Saṃghadeva 僧伽提婆 (Chinese gloss 眾天 Zhòngtiān “Saṅgha-Heaven”; with the family-name Gautama 瞿曇 in his fuller Chinese name 瞿曇僧伽提婆 Qútán Sēngjiā-típó; lay surname Gautama 瞿曇; DILA Authority A001589) was a Kashmirian (罽賓國) monk and one of the most important translators of the late fourth century. The biographical sources are the Chū sānzàng jì jí 出三藏記集 (T2145, 99c–100a) and the Gāosēng zhuàn 高僧傳 (T2059, 328c–329a). He arrived in the Fú-Qín 苻秦 capital of Cháng’ān during the Jiànyuán 建元 reign-period (365–384), where he joined the Daoan-circle’s 道安 translation enterprise; he was a recognised master of the Sarvāstivāda Abhidharma, a fluent reciter of the Tridharmaka-śāstra (《三法度論》, T1506) and an authority on the Abhidharma-hṛdaya-śāstra (《阿毘曇心論》). The Cháng’ān biographies describe him as “of refined and clear judgement, of warm and modest demeanour.”
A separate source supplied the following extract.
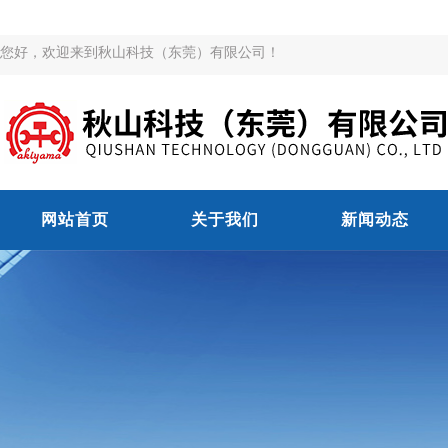
您好，欢迎来到秋山科技（东莞）有限公司！
网站首页
关于我们
新闻动态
After the political collapse of the Fú-Qín he travelled south through Lúoyáng to the Eastern Jìn south, where he was patronised by the powerful aristocrat-Buddhist Wáng Xún 王珣 (349–400) at Lúshān 廬山 and Jiànkāng. Working at the Dōngtíng-sì 東亭寺 in Jiànkāng under imperial patronage, he produced two of the most important translations of the early Chinese canon: the [[KR6a0026|Zhōng āhán jīng 中阿含經]] (T26, the Madhyama-āgama, in 60 fascicles, completed November 397 – June 398 CE), and the Zēngyī āhán jīng 增壹阿含經 (T125, the Ekottara-āgama, in 51 fascicles; the surviving recension of T125 is largely Saṃghadeva’s revision of an earlier Dharmanandi rendering). He is also credited with the Tridharmaka-śāstra (T1506) and the Abhidharma-aṣṭa-grantha (《阿毘曇八犍度論》, T1543, with 竺佛念). His Chinese-language collaborator on T26 was the otherwise little-known Dàozǔ 道祖.

The Gāosēng zhuàn records his death only as “thereafter no longer known” — meaning his year and place of death are unrecorded. His translation career thus spans roughly 365–398 CE, with a probable death date sometime in the early fifth century.